A while ago I bought an old Heath dummy load..... full of oil. My main concern was weather the oil in it contained PCB's. Being an  older item I couldn't be sure. Since there is no way to tell by color or oder I decided to research it furthur.
What I found was a couple simple tests that don't require any special equipment or chemicals and any one can do at home.

The first test is for PCB's in the oil, called a density test.
Put a few drops of the oil in question in a glass of water. If the oil floats or sperads out on the top of the water it's free of PCB's. If it sinks then the oil contains PCB's. Since PCB's are heavier than water they will sink. Mineral oil is lighter and will float. However if any are detected this test doesn't tell the concentration amount.

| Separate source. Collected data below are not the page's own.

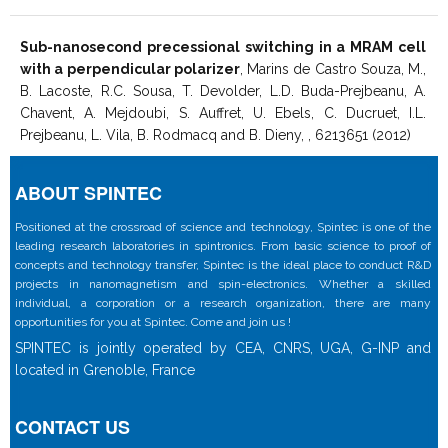
Sub-nanosecond precessional switching in a MRAM cell
with a perpendicular polarizer
, Marins de Castro Souza, M.,
B. Lacoste, R.C. Sousa, T. Devolder, L.D. Buda-Prejbeanu, A.
Chavent, A. Mejdoubi, S. Auffret, U. Ebels, C. Ducruet, I.L.
Prejbeanu, L. Vila, B. Rodmacq and B. Dieny, , 6213651 (2012)
ABOUT SPINTEC
Positioned at the crossroad of science and technology, Spintec is one of the
leading research laboratories in spintronics. From basic science to proof of
concepts and technology transfer, Spintec is the ideal place to conduct R&D
projects in nanomagnetism and spin-electronics. Whether a skilled
individual, a corporation or a research organization, there are many
opportunities for you at Spintec. Come and join us !
SPINTEC is jointly operated by CEA, CNRS, UGA, G-INP and
located in Grenoble, France
CONTACT US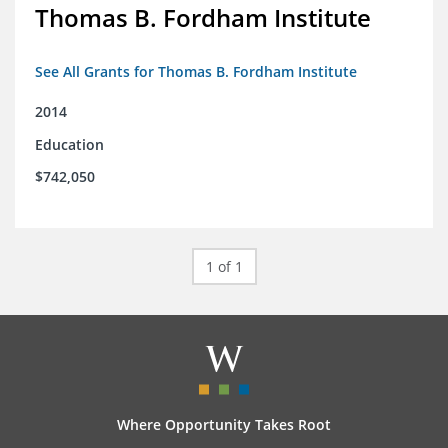
Thomas B. Fordham Institute
See All Grants for Thomas B. Fordham Institute
2014
Education
$742,050
1 of 1
Where Opportunity Takes Root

The second test is a chloring presence test. This test checks for chlorine in the oil to determine PCB presence.
This test is done by taking a piece of copper wire, dipping it into the oil and holding the wire over a flame such as a propane torch. Observe the color change of the flame. If the flame strarts to turn green or blue green then PCB's are present. If the flame remains orange none are present.

The oil in my dummy load passed both tests. I changed it anyway because it smelled funny.

I can remember back when car AC systems were leak tested with a propane flame on a special wand. If the flame turned green
you were close to the leak area. I would imagine since refrigerant oils back then contained PCB's the same type of test was used. Later replaced by putting dye in the system and checking with a UV lamp.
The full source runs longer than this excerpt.